I have run through Northcliff many times and I can categorically state that there is no flat side of Northcliff. The route description further deviates into the alternate reality multiverse stating, “The next 5km through Northcliff is where you’ll find your Energy, Strength and Power recharged. It’s a fast, excellent recovery, with fun and fast racing sections all the way to the 30km mark.”
I think that Graham Block must have had his nose too close to his motorbike’s exhaust pipe when he wrote this. I can see “fun and fast racing” occurring on the back of his high-powered K1200 BMW on the streets of Northcliff but it’s never going to happen on these two legs.
Let’s just say that Northcliff made it easy to stick to my ‘second half of the marathon’ plan which was to ‘walk the uphills and run everything else’ and it took a long time to get to the 30k mark. The good news is that there are some easy post-Northcliff kilometres to get you into the mid-30s but, with the temperature heading upwards, the Covid-kilograms were starting to weigh me down.

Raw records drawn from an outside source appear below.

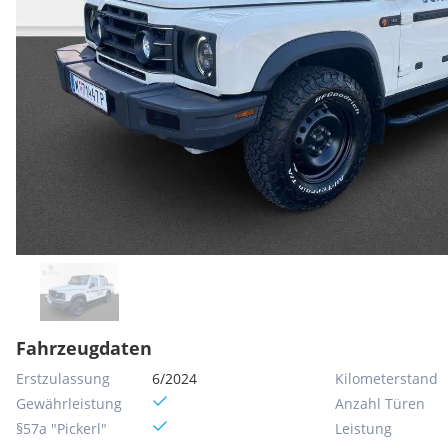
Fahrzeugdaten
Erstzulassung
6/2024
Kilometerstand
Gewährleistung
Anzahl Türen
§57a "Pickerl"
Leistung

Whilst the route description on the web site is an elegant textual tapestry, the ‘race story’ section reads like it’s had a triple-bypass through Google translate. It includes references to pyramids, ley lines, vortices, Stonehenge and even the Hitchhikers Guide to the Galaxy under the heading, “The Most Epic Running Story Ever Told.” To be honest I am not sure what to make of it, so take a look yourself (or watch the companion video complete with an ethereal planetarium narrator-like voiceover).*
* I did ask Graham to clarify the ‘story’ and the summarised version is, “It’s about finding your true north – and accomplishing what you want to accomplish through your running journey.”
With about 5k to go and the temperature pushing 30°C, I was having a full on melt down when out of nowhere a downhill appeared as my sedentary Australian brother called me on Skype. We hadn’t chatted in a couple of weeks and I found renewed energy as I asserted my sporting dominance over him with some good conversation on the trot and a couple of kilometres flew by (for the record, the marathon score is Stuart 244 : Alistair 2).
On the home stretch, I once again applauded Graham Block and the Run Zone team for all the delicious shade they crammed into the route. Even with the midday sun beating down there was plenty of foliage to take cover under as I slowly completed the last few kilometres back to Marks Park.
With all the controversy about Comrades doubling their entry fees, I thought I’d leave the financial report for the end of this article: Although the route is Randburg, the entry fee is Sandton.
At close on R440* this is currently the most expensive standard marathon on the South African running calendar. However, the combination of one-lap, shade the whole way, pleasant scenery, excellent support tables (with food and toilets) and minimal traffic on the course makes this, for my money, the best marathon route in Gauteng. Run Zone Athletics Club have quickly become an institution on the Joburg streets and their marathon is sure to do the same.
Graham’s new kid on the marathon running Block is a tough test for the undertrained and overweight but those in better shape than me will no doubt find this a good course to race – and I saw plenty of PB boasts on social media. And even for the lazy marathon runner, the stats don’t lie – despite lugging my excess baggage up and down every minor hill in Randburg, this was my fastest marathon in over two years.